[Date Prev][Date Next][Thread Prev][Thread Next][Date Index][Thread Index]

Re: [Xen-devel] [PATCH v3 02/18] x86emul: support most memory accessing MMX/SSE{, 2, 3} insns



On 20/02/17 14:52, Jan Beulich wrote:
>>>> On 20.02.17 at 14:45, <andrew.cooper3@xxxxxxxxxx> wrote:
>> On 15/02/17 11:07, Jan Beulich wrote:
>>> --- a/xen/arch/x86/x86_emulate/x86_emulate.c
>>> +++ b/xen/arch/x86/x86_emulate/x86_emulate.c
>>> @@ -45,6 +45,8 @@
>>>  #define ModRM       (1<<6)
>>>  /* Destination is only written; never read. */
>>>  #define Mov         (1<<7)
>>> +/* VEX/EVEX (SIMD only): 2nd source operand unused (must be all ones) */
>>> +#define TwoOp       Mov
>> Is this safe?  It looks overloaded to me.  The Mov behaviour is still
>> applicable even with TwoOp VEX/EVEX encodings.
> It is safe.
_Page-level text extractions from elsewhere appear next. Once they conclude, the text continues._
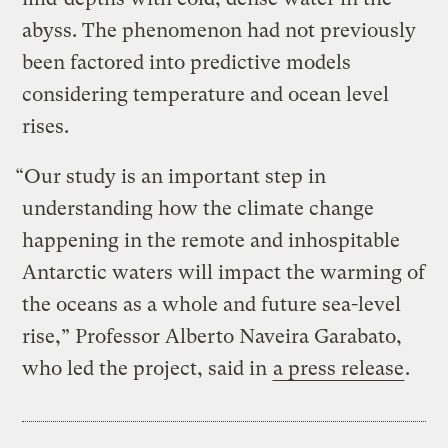
abyss. The phenomenon had not previously
been factored into predictive models
considering temperature and ocean level
rises.
“Our study is an important step in
understanding how the climate change
happening in the remote and inhospitable
Antarctic waters will impact the warming of
the oceans as a whole and future sea-level
rise,” Professor Alberto Naveira Garabato,
who led the project, said in
a press release
.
Mov only really matters for instructions writing to memory,
> and there's no read-modify-write instruction in the entire SIMD set
> afaict.

On the meaning of Mov alone, can we please state the intended meaning
more clearly, and pro-actively remove misuses?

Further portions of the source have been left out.